Un établissement qui n’est pas très sélectif et qui accueille majoritairement des étudiants moins avantagés sur le plan socio-économique et académique sera donc davantage susceptible d’être écarté d’un classement, même si la « valeur ajoutée » qu’il apporte à ses étudiants peut être proportionnellement plus forte que celle d’un établissement très sélectif qui a déjà la chance d’attirer des étudiants plus aisés.

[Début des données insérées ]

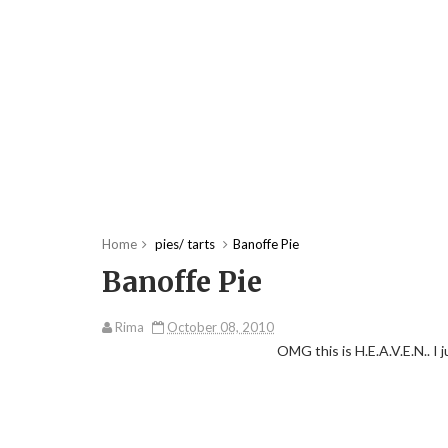
Home
pies/ tarts
Banoffe Pie
Banoffe Pie
Rima
October 08, 2010
OMG this is H.E.A.V.E.N.. I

De la même façon, on peut contester la pertinence d’une évaluation de la réputation d’un établissement qui se fonde sur le type d’emploi occupé par ses anciens étudiants. Jenny Martin, professeur de biologie à l’université du Queensland en Australie, explique très bien pourquoi : « Les classements internationaux sont destinés à identifier les lieux de travail les meilleurs, cependant aucun n’intègre des indicateurs aussi essentiels que la satisfaction au travail, l’équilibre travail-famille et l’égalité des chances. » (a)

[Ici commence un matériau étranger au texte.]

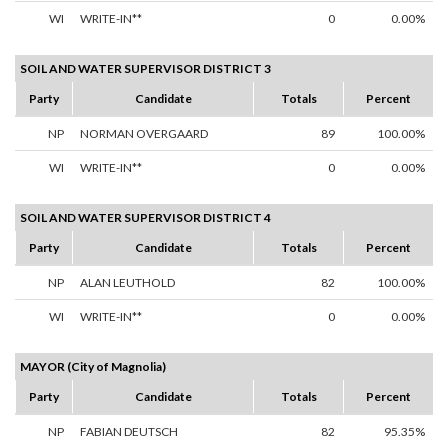
WI
WRITE-IN**
0
0.00%
SOIL AND WATER SUPERVISOR DISTRICT 3
Party
Candidate
Totals
Percent
NP
NORMAN OVERGAARD
89
100.00%
WI
WRITE-IN**
0
0.00%
SOIL AND WATER SUPERVISOR DISTRICT 4
Party
Candidate
Totals
Percent
NP
ALAN LEUTHOLD
82
100.00%
WI
WRITE-IN**
0
0.00%
MAYOR (City of Magnolia)
Party
Candidate
Totals
Percent
NP
FABIAN DEUTSCH
82
95.35%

Plusieurs systèmes d’enseignement supérieur étudient actuellement une méthode alternative aux classements qui pousserait les établissements à « se comparer » entre eux de manière plus proactive et moins déstabilisante. Cette approche propose des critères de comparaison judicieux qui tiennent compte des besoins propres des établissements. Elle s’appuie sur des éléments d’appréciation déjà présents dans les classements traditionnels, mais offre la possibilité aux établissements de comparer leurs performances par rapport à des structures aux performances optimales, moyennes ou faibles, au sein de leur catégorie. Chaque université peut ainsi définir son domaine d’excellence, ce qui l’incite moins à se conformer aveuglément à une définition unilatérale du « bon établissement ».

La « grille de positionnement » (a) qui réunit plus de 100 établissements de l’enseignement supérieur de sept pays de la région du Moyen-Orient et de l’Afrique du Nord (MENA) incarne bien cette démarche. Parrainée par la Banque mondiale et le Centre pour l’intégration en Méditerranée, cette initiative a pour ambition d’améliorer la gouvernance et la responsabilisation des établissements par un renforcement de leurs capacités, sur la base d’une approche inclusive et fondée sur des données éprouvées.

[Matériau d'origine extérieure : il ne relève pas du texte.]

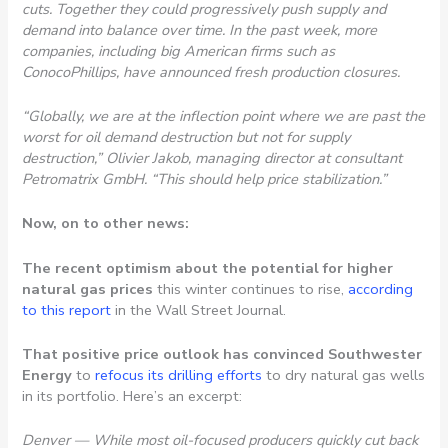
cuts. Together they could progressively push supply and
demand into balance over time. In the past week, more
companies, including big American firms such as
ConocoPhillips, have announced fresh production closures.
“Globally, we are at the inflection point where we are past the
worst for oil demand destruction but not for supply
destruction,” Olivier Jakob, managing director at consultant
Petromatrix GmbH. “This should help price stabilization.”
Now, on to other news:
The recent optimism about the potential for higher
natural gas prices
this winter continues to rise,
according
to this report
in the Wall Street Journal.
That positive price outlook has convinced Southwester
Energy
to
refocus its drilling efforts
to dry natural gas wells
in its portfolio. Here’s an excerpt:
Denver — While most oil-focused producers quickly cut back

Les établissements participants peuvent se mesurer à leurs pairs dans des domaines liés à la gouvernance, la qualité et la gestion. Plusieurs d’entre eux ont déjà mis sur pied des plans d’action détaillés, avec les mesures de renforcement des capacités qui vont avec, dans le but d’améliorer leurs résultats. Des initiatives similaires sont également en cours dans d’autres régions, comme en Afrique et en Inde (a).

Il serait naïf de croire que les classements des universités vont perdre du terrain. Cependant, si nous acceptons l’idée qu’ils ne disparaîtront pas de sitôt, nous devons être conscients de leurs limites, de leur parti pris délibéré ou involontaire et de l’usage commode qu’en font les établissements et les pouvoirs publics.